(STORED DATA)

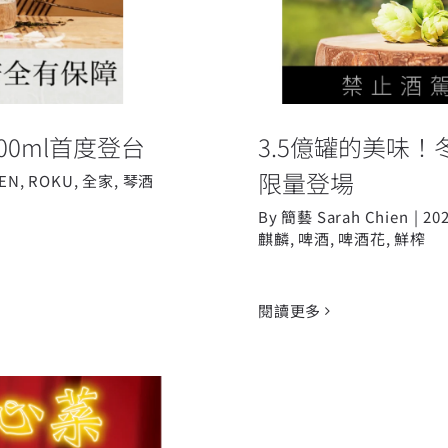
00ml首度登台
3.5億罐的美味！
限量登場
VEN
,
ROKU
,
全家
,
琴酒
By
簡藝 Sarah Chien
|
20
麒麟
,
啤酒
,
啤酒花
,
鮮榨
閱讀更多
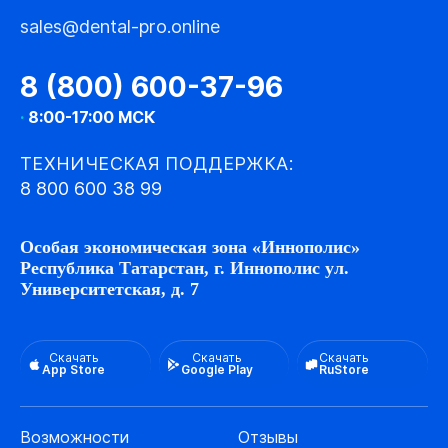
sales@dental-pro.online
8 (800) 600-37-96
·
8:00-17:00 МСК
ТЕХНИЧЕСКАЯ ПОДДЕРЖКА:
8 800 600 38 99
Особая экономическая зона «Иннополис»
Республика Татарстан, г. Иннополис ул.
Университетская, д. 7
Скачать
Скачать
Скачать
App Store
Google Play
RuStore
Возможности
Отзывы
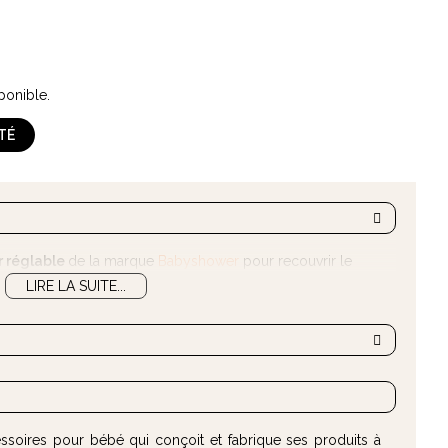
ponible.
ITÉ
 réglable
de la marque
Babyshower
pour recouvrir le
LIRE LA SUITE...
ssoires pour bébé qui conçoit et fabrique ses produits à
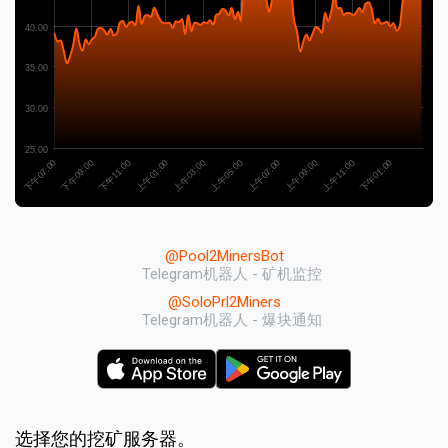
40.00
35.00
30.00
25.00
上午01:00
下午11:00
下午09:00
下午07:00
下午01:00
上午11:00
上午09:00
上午07:00
上午05:00
上午03:00
@Pool2MinersBot
Telegram机器人 - 矿机监控
@SoloPrl2Miners
Telegram机器人 - 爆块通知
选择您的挖矿服务器。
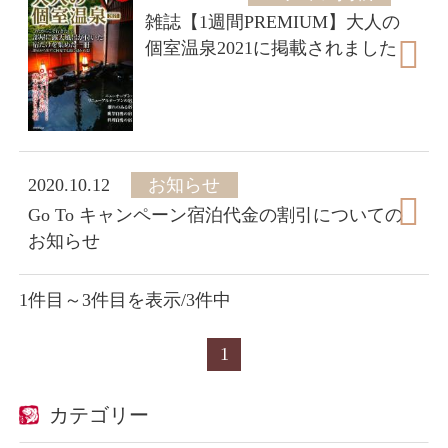
雑誌【1週間PREMIUM】大人の
個室温泉2021に掲載されました
2020.10.12
お知らせ
Go To キャンペーン宿泊代金の割引についての
お知らせ
1件目～3件目を表示/3件中
1
カテゴリー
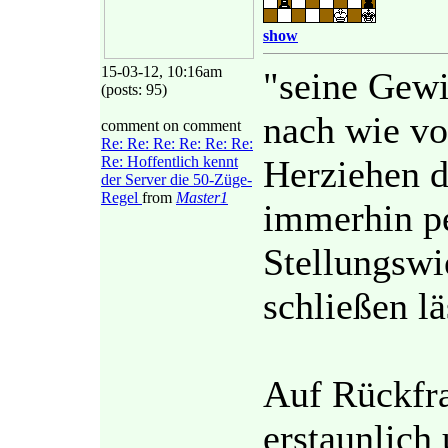
show
15-03-12, 10:16am
"seine Gewi
(posts: 95)
nach wie vo
comment on comment
Re: Re: Re: Re: Re: Re:
Re: Hoffentlich kennt
Herziehen d
der Server die 50-Züge-
Regel
from
Master1
immerhin pe
Stellungswi
schließen lä
Auf Rückfra
erstaunlich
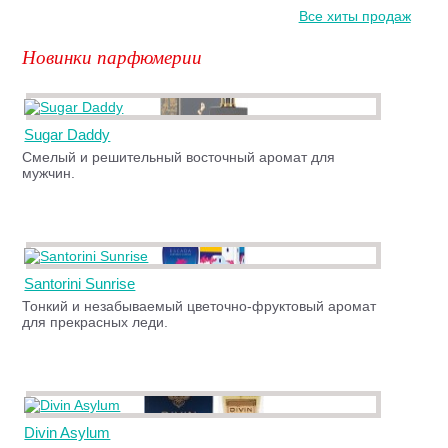
Все хиты продаж
Новинки парфюмерии
Sugar Daddy
Смелый и решительный восточный аромат для
мужчин.
Santorini Sunrise
Тонкий и незабываемый цветочно-фруктовый аромат
для прекрасных леди.
Divin Asylum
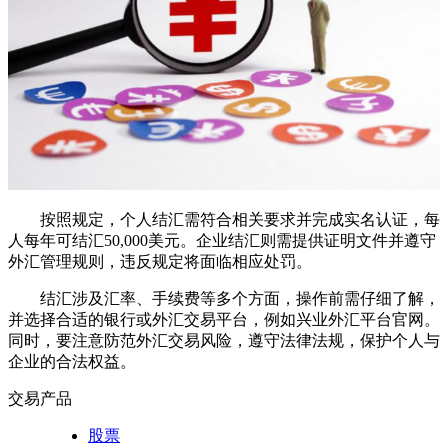
按照规定，个人结汇需符合相关要求并完成实名认证，每
人每年可结汇50,000美元。企业结汇则需提供证明文件并遵守
外汇管理规则，违反规定将面临相应处罚。
结汇涉及汇率、手续费等多个方面，操作前需仔细了解，
并选择合适的银行或外汇交易平台，例如兴业外汇平台官网。
同时，要注意防范外汇交易风险，遵守法律法规，保护个人与
企业的合法权益。
交易产品
股票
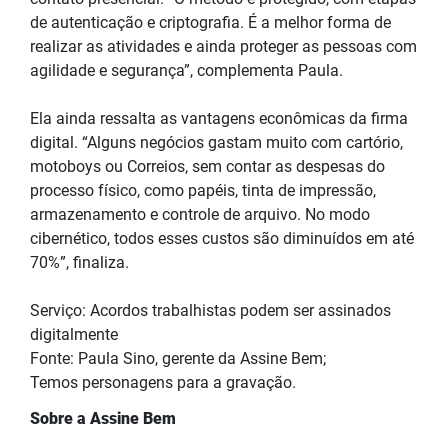
de autenticação e criptografia. É a melhor forma de
realizar as atividades e ainda proteger as pessoas com
agilidade e segurança”, complementa Paula.
Ela ainda ressalta as vantagens econômicas da firma
digital. “Alguns negócios gastam muito com cartório,
motoboys ou Correios, sem contar as despesas do
processo físico, como papéis, tinta de impressão,
armazenamento e controle de arquivo. No modo
cibernético, todos esses custos são diminuídos em até
70%”, finaliza.
Serviço: Acordos trabalhistas podem ser assinados
digitalmente
Fonte: Paula Sino, gerente da Assine Bem;
Temos personagens para a gravação.
Sobre a Assine Bem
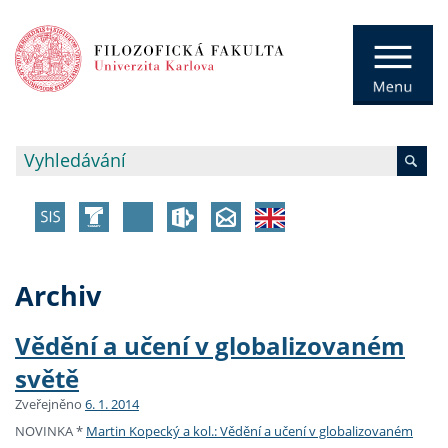
Archiv
Vědění a učení v globalizovaném
světě
Zveřejněno
6. 1. 2014
NOVINKA *
Martin Kopecký a kol.: Vědění a učení v globalizovaném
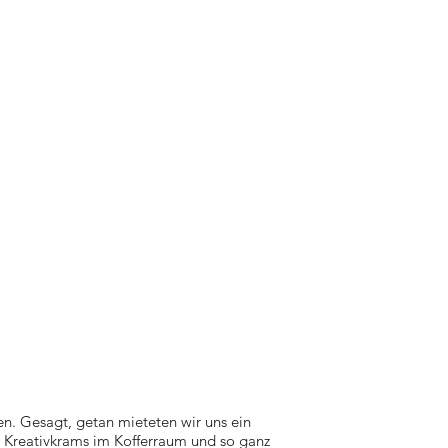
n. Gesagt, getan mieteten wir uns ein
l Kreativkrams im Kofferraum und so ganz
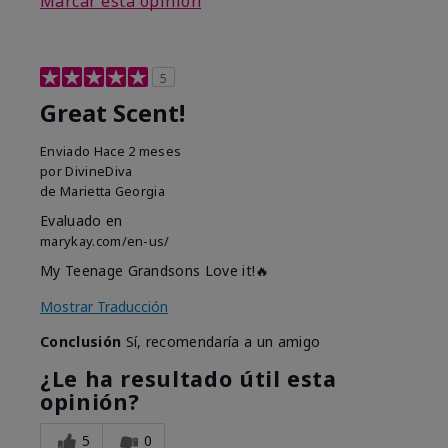
Marcar esta opinión
5
Great Scent!
Enviado
Hace 2 meses
por
DivineDiva
de
Marietta Georgia
Evaluado en
marykay.com/en-us/
My Teenage Grandsons Love it!🔥
Mostrar Traducción
Conclusión
Sí, recomendaría a un amigo
¿Le ha resultado útil esta
opinión?
5
0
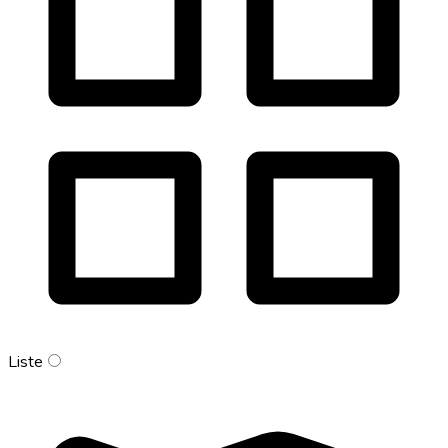
Liste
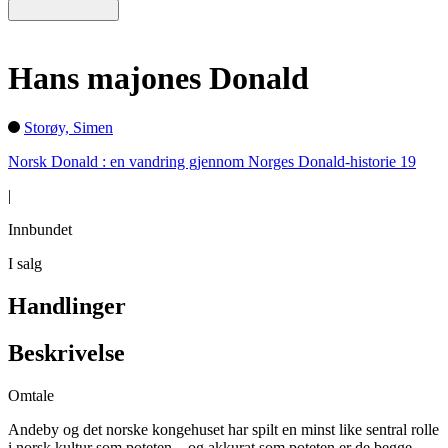
Hans majones Donald
Storøy, Simen
Norsk Donald : en vandring gjennom Norges Donald-historie 19
|
Innbundet
I salg
Handlinger
Beskrivelse
Omtale
Andeby og det norske kongehuset har spilt en minst like sentral rolle
i norsk kultur som poteten – og akkurat som poteten er de begge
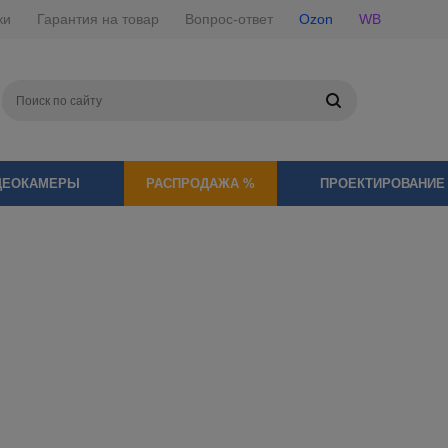
ки
Гарантия на товар
Вопрос-ответ
Ozon
WB
ДЕОКАМЕРЫ
РАСПРОДАЖА %
ПРОЕКТИРОВАНИЕ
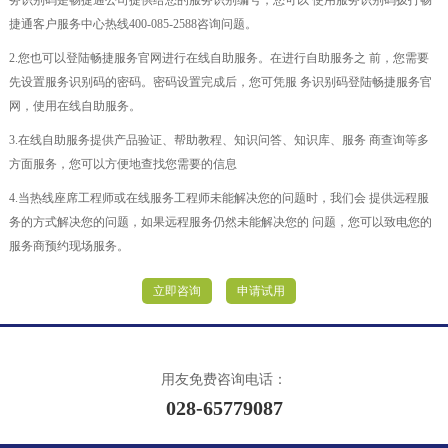
务识别码是畅捷通公司提供给您的服务识别编号，您可以 使用服务识别码拨打畅
捷通客户服务中心热线400-085-2588咨询问题。
2.您也可以登陆畅捷服务官网进行在线自助服务。在进行自助服务之 前，您需要
先设置服务识别码的密码。密码设置完成后，您可凭服 务识别码登陆畅捷服务官
网，使用在线自助服务。
3.在线自助服务提供产品验证、帮助教程、知识问答、知识库、服务 商查询等多
方面服务，您可以方便地查找您需要的信息
4.当热线座席工程师或在线服务工程师未能解决您的问题时，我们会 提供远程服
务的方式解决您的问题，如果远程服务仍然未能解决您的 问题，您可以致电您的
服务商预约现场服务。
立即咨询
申请试用
用友免费咨询电话：
028-65779087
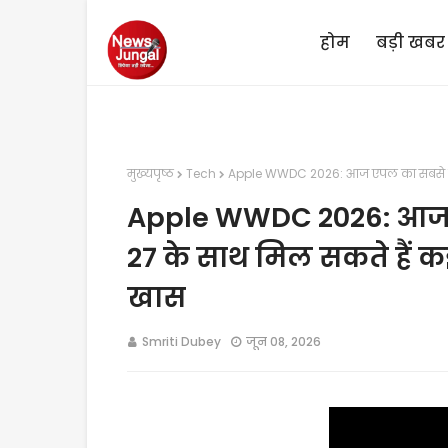
होम
बड़ी खबर
मुख्यपृष्ठ
Tech
Apple WWDC 2026: आज एपल का सबसे बड़ा इव
Apple WWDC 2026: आज एप
27 के साथ मिल सकते हैं कई 
खास
Smriti Dubey
जून 08, 2026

(End STORED DATA)

AIM OF THE TASK
Repeat each record verbatim, pictures excluded.

TASK RESULT
00ml首度登台
3.5億罐的美味！
限量登場
VEN
,
ROKU
,
全家
,
琴酒
By
簡藝 Sarah Chien
|
20
麒麟
,
啤酒
,
啤酒花
,
鮮榨
閱讀更多
sales@dental-pro.online
8 (800) 600-37-96
·
8:00-17:00 МСК
ТЕХНИЧЕСКАЯ ПОДДЕРЖКА:
8 800 600 38 99
Особая экономическая зона «Иннополис»
Республика Татарстан, г. Иннополис ул.
Университетская, д. 7
Скачать
Скачать
Скачать
App Store
Google Play
RuStore
Возможности
Отзывы
ponible.
ITÉ
 réglable
de la marque
Babyshower
pour recouvrir le
LIRE LA SUITE...
ssoires pour bébé qui conçoit et fabrique ses produits à
40.00
35.00
30.00
25.00
上午01:00
下午11:00
下午09:00
下午07:00
下午01:00
上午11:00
上午09:00
上午07:00
上午05:00
上午03:00
@Pool2MinersBot
Telegram机器人 - 矿机监控
@SoloPrl2Miners
Telegram机器人 - 爆块通知
选择您的挖矿服务器。
雑誌【1週間PREMIUM】大人の
個室温泉2021に掲載されました
2020.10.12
お知らせ
Go To キャンペーン宿泊代金の割引についての
お知らせ
1件目～3件目を表示/3件中
1
カテゴリー
show
15-03-12, 10:16am
"seine Gewi
(posts: 95)
nach wie vo
comment on comment
Re: Re: Re: Re: Re: Re:
Re: Hoffentlich kennt
Herziehen d
der Server die 50-Züge-
Regel
from
Master1
immerhin pe
Stellungswi
schließen lä
Auf Rückfra
erstaunlich
Все хиты продаж
Новинки парфюмерии
Sugar Daddy
Смелый и решительный восточный аромат для
мужчин.
Santorini Sunrise
Тонкий и незабываемый цветочно-фруктовый аромат
для прекрасных леди.
Divin Asylum
按照规定，个人结汇需符合相关要求并完成实名认证，每
人每年可结汇50,000美元。企业结汇则需提供证明文件并遵守
外汇管理规则，违反规定将面临相应处罚。
结汇涉及汇率、手续费等多个方面，操作前需仔细了解，
并选择合适的银行或外汇交易平台，例如兴业外汇平台官网。
同时，要注意防范外汇交易风险，遵守法律法规，保护个人与
企业的合法权益。
交易产品
股票
de autenticação e criptografia. É a melhor forma de
realizar as atividades e ainda proteger as pessoas com
agilidade e segurança”, complementa Paula.
Ela ainda ressalta as vantagens econômicas da firma
digital. “Alguns negócios gastam muito com cartório,
motoboys ou Correios, sem contar as despesas do
processo físico, como papéis, tinta de impressão,
armazenamento e controle de arquivo. No modo
cibernético, todos esses custos são diminuídos em até
70%”, finaliza.
Serviço: Acordos trabalhistas podem ser assinados
digitalmente
Fonte: Paula Sino, gerente da Assine Bem;
Temos personagens para a gravação.
Sobre a Assine Bem
Archiv
Vědění a učení v globalizovaném
světě
Zveřejněno
6. 1. 2014
NOVINKA *
Martin Kopecký a kol.: Vědění a učení v globalizovaném
n. Gesagt, getan mieteten wir uns ein
l Kreativkrams im Kofferraum und so ganz
Marcar esta opinión
5
Great Scent!
Enviado
Hace 2 meses
por
DivineDiva
de
Marietta Georgia
Evaluado en
marykay.com/en-us/
My Teenage Grandsons Love it!🔥
Mostrar Traducción
Conclusión
Sí, recomendaría a un amigo
¿Le ha resultado útil esta
opinión?
5
0
Liste
Hans majones Donald
Storøy, Simen
Norsk Donald : en vandring gjennom Norges Donald-historie 19
|
Innbundet
I salg
Handlinger
Beskrivelse
Omtale
Andeby og det norske kongehuset har spilt en minst like sentral rolle
i norsk kultur som poteten – og akkurat som poteten er de begge
ки
Гарантия на товар
Вопрос-ответ
Ozon
WB
ДЕОКАМЕРЫ
РАСПРОДАЖА %
ПРОЕКТИРОВАНИЕ
务识别码是畅捷通公司提供给您的服务识别编号，您可以 使用服务识别码拨打畅
捷通客户服务中心热线400-085-2588咨询问题。
2.您也可以登陆畅捷服务官网进行在线自助服务。在进行自助服务之 前，您需要
先设置服务识别码的密码。密码设置完成后，您可凭服 务识别码登陆畅捷服务官
网，使用在线自助服务。
3.在线自助服务提供产品验证、帮助教程、知识问答、知识库、服务 商查询等多
方面服务，您可以方便地查找您需要的信息
4.当热线座席工程师或在线服务工程师未能解决您的问题时，我们会 提供远程服
务的方式解决您的问题，如果远程服务仍然未能解决您的 问题，您可以致电您的
服务商预约现场服务。
立即咨询
申请试用
用友免费咨询电话：
028-65779087
होम
बड़ी खबर
मुख्यपृष्ठ
Tech
Apple WWDC 2026: आज एपल का सबसे बड़ा इव
Apple WWDC 2026: आज एप
27 के साथ मिल सकते हैं कई 
खास
Smriti Dubey
जून 08, 2026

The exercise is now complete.